The best Christmas shopping experience I ever had was wandering around Target at 11pm one night a few days before Christmas. I think this is because I was so sleepy. At all other times, there’s a feeling of white-knuckle panic as you dash around maniacally grabbing stuff. Any stuff. This feeling intensifies with 6pm on Christmas Eve looming large as some kind of ominous deadline. My thinking goes like this: “After 6pm, I’ll never again in my life be able to buy anything so I’d better purchase every item in the world right now.

This is despite the fact that even on Christmas day, convenience stores are now open. Then everywhere re-opens on Boxing Day, when everything in the world is cheaper.

There is a void in my brain where this logic lives and every year, I find myself stockpiling like a demented squirrel. Or one of those contestants on a game show where you have 60 seconds to fill your shopping trolley for free. Except it’s not free.
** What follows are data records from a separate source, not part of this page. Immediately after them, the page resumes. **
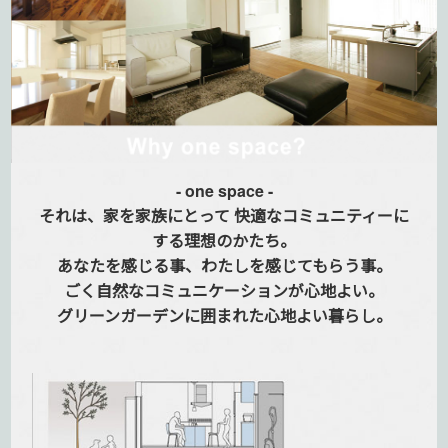
- one space -
それは、家を家族にとって
快適なコミュニティーに
する
理想のかたち。
あなたを感じる事、
わたしを感じてもらう事。
ごく自然なコミュニケーションが
心地よい。
グリーンガーデンに囲まれた
心地よい暮らし。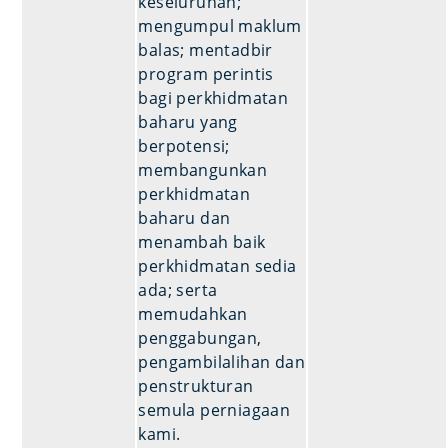
keseluruhan;
mengumpul maklum
balas; mentadbir
program perintis
bagi perkhidmatan
baharu yang
berpotensi;
membangunkan
perkhidmatan
baharu dan
menambah baik
perkhidmatan sedia
ada; serta
memudahkan
penggabungan,
pengambilalihan dan
penstrukturan
semula perniagaan
kami.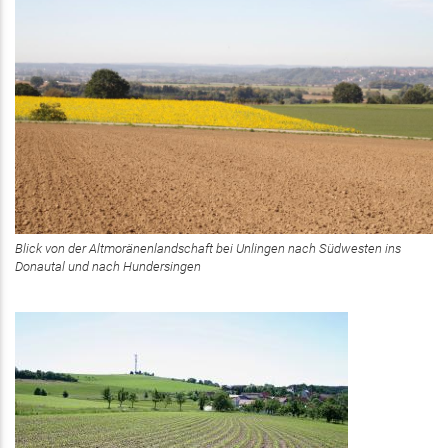
Blick von der Altmoränenlandschaft bei Unlingen nach Südwesten ins
Donautal und nach Hundersingen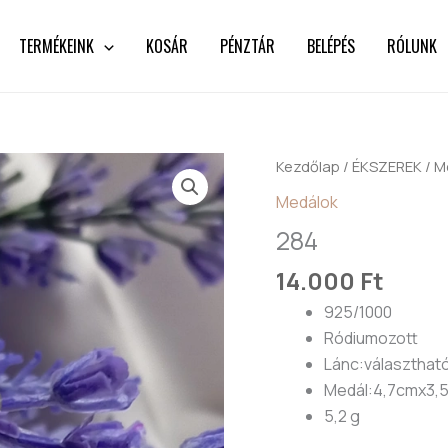
TERMÉKEINK
KOSÁR
PÉNZTÁR
BELÉPÉS
RÓLUNK
284
Kezdőlap
/
ÉKSZEREK
/
M
mennyiség
Medálok
284
14.000
Ft
925/1000
Ródiumozott
Lánc:választhat
Medál:4,7cmx3,
5,2 g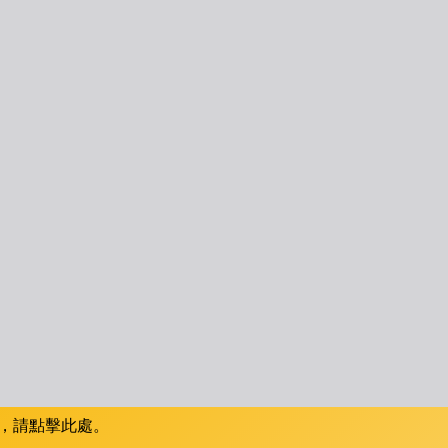
，請點擊此處。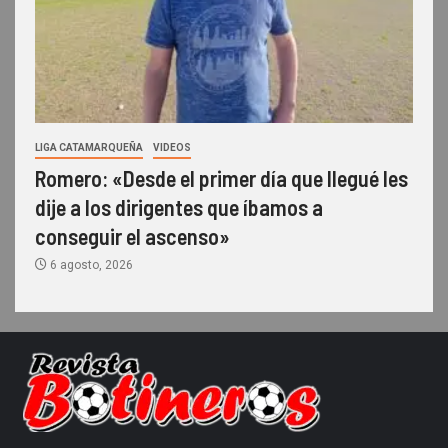
LIGA CATAMARQUEÑA
VIDEOS
Romero: «Desde el primer día que llegué les
dije a los dirigentes que íbamos a
conseguir el ascenso»
6 agosto, 2026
Recently, all this spending has been overlaid with a strong sense of guilt that we’re contributing to the destruction of the planet by buying and wrapping a bunch of unnecessary crap. Does the world really need more scented candles?

Ok, that’s my rant. And now that it’s off my chest, I’m actually looking forward to it

What are your favourite and least favourite things about the Silly Season? Do you relate to any of my most stressful bits?